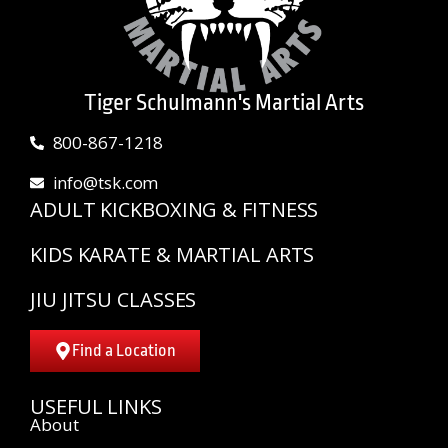
Tiger Schulmann's Martial Arts
800-867-1218
info@tsk.com
ADULT KICKBOXING & FITNESS
KIDS KARATE & MARTIAL ARTS
JIU JITSU CLASSES
Find a Location
USEFUL LINKS
About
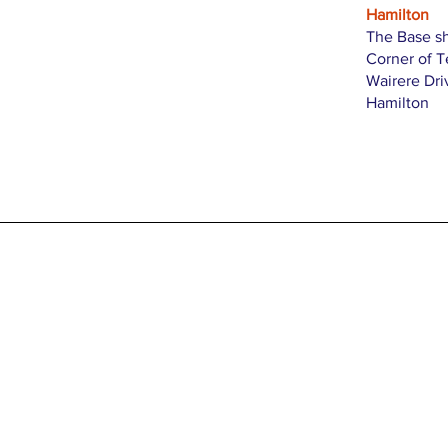
Hamilton
The Base s
Corner of 
Wairere Dri
Hamilton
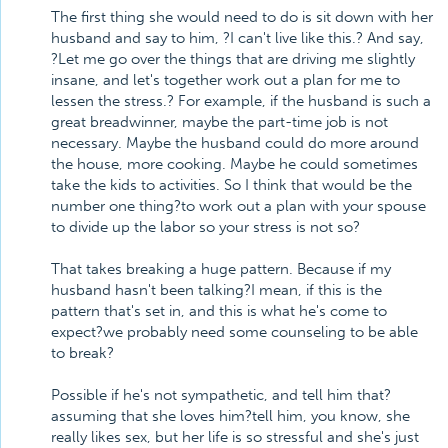
The first thing she would need to do is sit down with her
husband and say to him, ?I can't live like this.? And say,
?Let me go over the things that are driving me slightly
insane, and let's together work out a plan for me to
lessen the stress.? For example, if the husband is such a
great breadwinner, maybe the part-time job is not
necessary. Maybe the husband could do more around
the house, more cooking. Maybe he could sometimes
take the kids to activities. So I think that would be the
number one thing?to work out a plan with your spouse
to divide up the labor so your stress is not so?
That takes breaking a huge pattern. Because if my
husband hasn't been talking?I mean, if this is the
pattern that's set in, and this is what he's come to
expect?we probably need some counseling to be able
to break?
Possible if he's not sympathetic, and tell him that?
assuming that she loves him?tell him, you know, she
really likes sex, but her life is so stressful and she's just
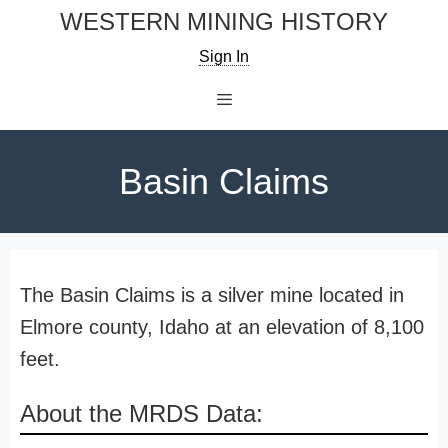
Skip
WESTERN MINING HISTORY
to
Sign In
content
Menu
Basin Claims
The Basin Claims is a silver mine located in
Elmore county, Idaho at an elevation of 8,100
feet.
About the MRDS Data:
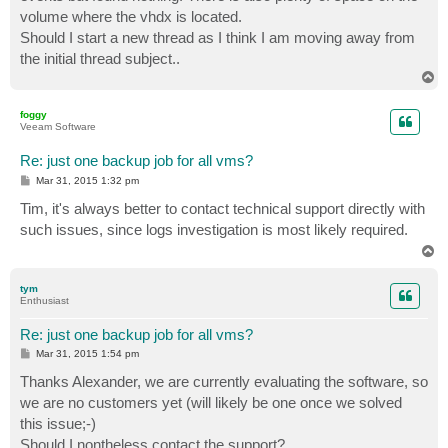
volume where the vhdx is located.
Should I start a new thread as I think I am moving away from
the initial thread subject..
T
o
p
foggy
Veeam Software
Re: just one backup job for all vms?
P
Mar 31, 2015 1:32 pm
o
s
Tim, it's always better to contact technical support directly with
t
such issues, since logs investigation is most likely required.
T
o
p
tym
Enthusiast
Re: just one backup job for all vms?
P
Mar 31, 2015 1:54 pm
o
s
Thanks Alexander, we are currently evaluating the software, so
t
we are no customers yet (will likely be one once we solved
this issue;-)
Should I nontheless contact the support?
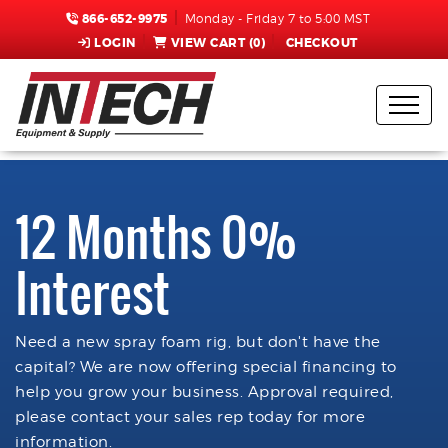
866-652-9975
Monday - Friday 7 to 5:00 MST
LOGIN
VIEW CART (
0
)
CHECKOUT
12 Months 0%
Interest
Need a new spray foam rig, but don't have the
capital? We are now offering special financing to
help you grow your business. Approval required,
please contact your sales rep today for more
information.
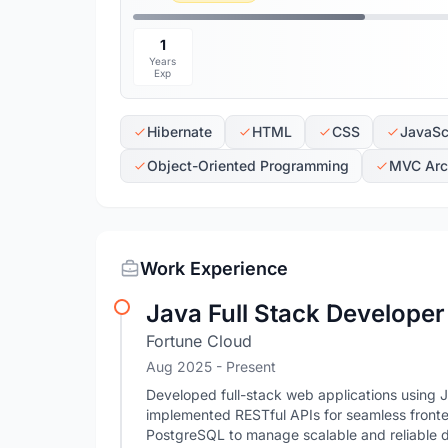
1
Years
Exp
Hibernate
HTML
CSS
JavaSc
Object-Oriented Programming
MVC Arch
Work Experience
Java Full Stack Developer
Fortune Cloud
Aug 2025 - Present
Developed full-stack web applications using 
implemented RESTful APIs for seamless fron
PostgreSQL to manage scalable and reliable 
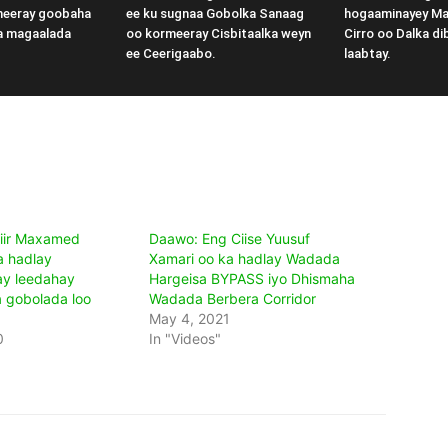
meeray goobaha
ee ku sugnaa Gobolka Sanaag
hogaaminayey M
a magaalada
oo kormeeray Cisbitaalka weyn
Cirro oo Dalka di
ee Ceerigaabo.
laabtay.
iir Maxamed
Daawo: Eng Ciise Yuusuf
a hadlay
Xamari oo ka hadlay Wadada
ay leedahay
Hargeisa BYPASS iyo Dhismaha
a gobolada loo
Wadada Berbera Corridor
May 4, 2021
0
In "Videos"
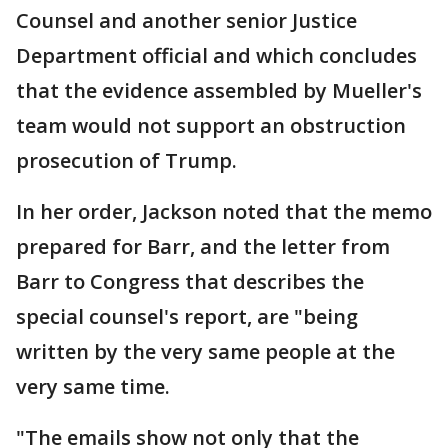
Counsel and another senior Justice
Department official and which concludes
that the evidence assembled by Mueller's
team would not support an obstruction
prosecution of Trump.
In her order, Jackson noted that the memo
prepared for Barr, and the letter from
Barr to Congress that describes the
special counsel's report, are "being
written by the very same people at the
very same time.
"The emails show not only that the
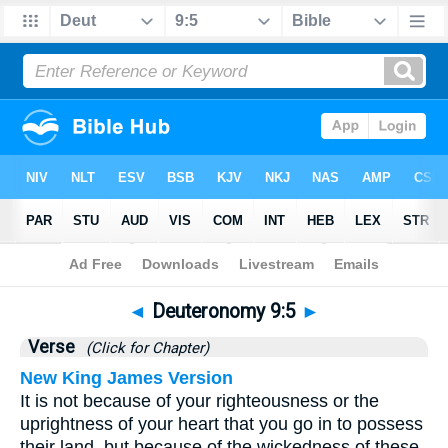
Bible
>
Deuteronomy
>
Chapter 9
> Verse 5
◄
Deuteronomy 9:5
►
Verse
(Click for Chapter)
New King James Version
It is not because of your righteousness or the
uprightness of your heart that you go in to possess
their land, but because of the wickedness of these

────────────────────────────────────────

Try it: Text only, please: give the listing again word for word with no images.

Finished task:
Tiger Schulmann's Martial Arts
800-867-1218
info@tsk.com
ADULT KICKBOXING & FITNESS
KIDS KARATE & MARTIAL ARTS
JIU JITSU CLASSES
Find a Location
USEFUL LINKS
About
Hamilton
The Base s
Corner of 
Wairere Dri
Hamilton
The first thing she would need to do is sit down with her
husband and say to him, ?I can't live like this.? And say,
?Let me go over the things that are driving me slightly
insane, and let's together work out a plan for me to
lessen the stress.? For example, if the husband is such a
great breadwinner, maybe the part-time job is not
necessary. Maybe the husband could do more around
the house, more cooking. Maybe he could sometimes
take the kids to activities. So I think that would be the
number one thing?to work out a plan with your spouse
to divide up the labor so your stress is not so?
That takes breaking a huge pattern. Because if my
husband hasn't been talking?I mean, if this is the
pattern that's set in, and this is what he's come to
expect?we probably need some counseling to be able
to break?
Possible if he's not sympathetic, and tell him that?
assuming that she loves him?tell him, you know, she
really likes sex, but her life is so stressful and she's just
Skip
WESTERN MINING HISTORY
to
Sign In
content
Menu
Basin Claims
The Basin Claims is a silver mine located in
Elmore county, Idaho at an elevation of 8,100
feet.
About the MRDS Data:
volume where the vhdx is located.
Should I start a new thread as I think I am moving away from
the initial thread subject..
T
o
p
foggy
Veeam Software
Re: just one backup job for all vms?
P
Mar 31, 2015 1:32 pm
o
s
Tim, it's always better to contact technical support directly with
t
such issues, since logs investigation is most likely required.
T
o
p
tym
Enthusiast
Re: just one backup job for all vms?
P
Mar 31, 2015 1:54 pm
o
s
Thanks Alexander, we are currently evaluating the software, so
t
we are no customers yet (will likely be one once we solved
this issue;-)
Should I nontheless contact the support?
866-652-9975
Monday - Friday 7 to 5:00 MST
LOGIN
VIEW CART (
0
)
CHECKOUT
12 Months 0%
Interest
Need a new spray foam rig, but don't have the
capital? We are now offering special financing to
help you grow your business. Approval required,
please contact your sales rep today for more
information.
1
Years
Exp
Hibernate
HTML
CSS
JavaSc
Object-Oriented Programming
MVC Arch
Work Experience
Java Full Stack Developer
Fortune Cloud
Aug 2025 - Present
Developed full-stack web applications using 
implemented RESTful APIs for seamless fron
PostgreSQL to manage scalable and reliable 
meeray goobaha
ee ku sugnaa Gobolka Sanaag
hogaaminayey M
a magaalada
oo kormeeray Cisbitaalka weyn
Cirro oo Dalka di
ee Ceerigaabo.
laabtay.
iir Maxamed
Daawo: Eng Ciise Yuusuf
a hadlay
Xamari oo ka hadlay Wadada
ay leedahay
Hargeisa BYPASS iyo Dhismaha
a gobolada loo
Wadada Berbera Corridor
May 4, 2021
0
In "Videos"
Counsel and another senior Justice
Department official and which concludes
that the evidence assembled by Mueller's
team would not support an obstruction
prosecution of Trump.
In her order, Jackson noted that the memo
prepared for Barr, and the letter from
Barr to Congress that describes the
special counsel's report, are "being
written by the very same people at the
very same time.
"The emails show not only that the
Bible
>
Deuteronomy
>
Chapter 9
> Verse 5
◄
Deuteronomy 9:5
►
Verse
(Click for Chapter)
New King James Version
It is not because of your righteousness or the
uprightness of your heart that you go in to possess
their land, but because of the wickedness of these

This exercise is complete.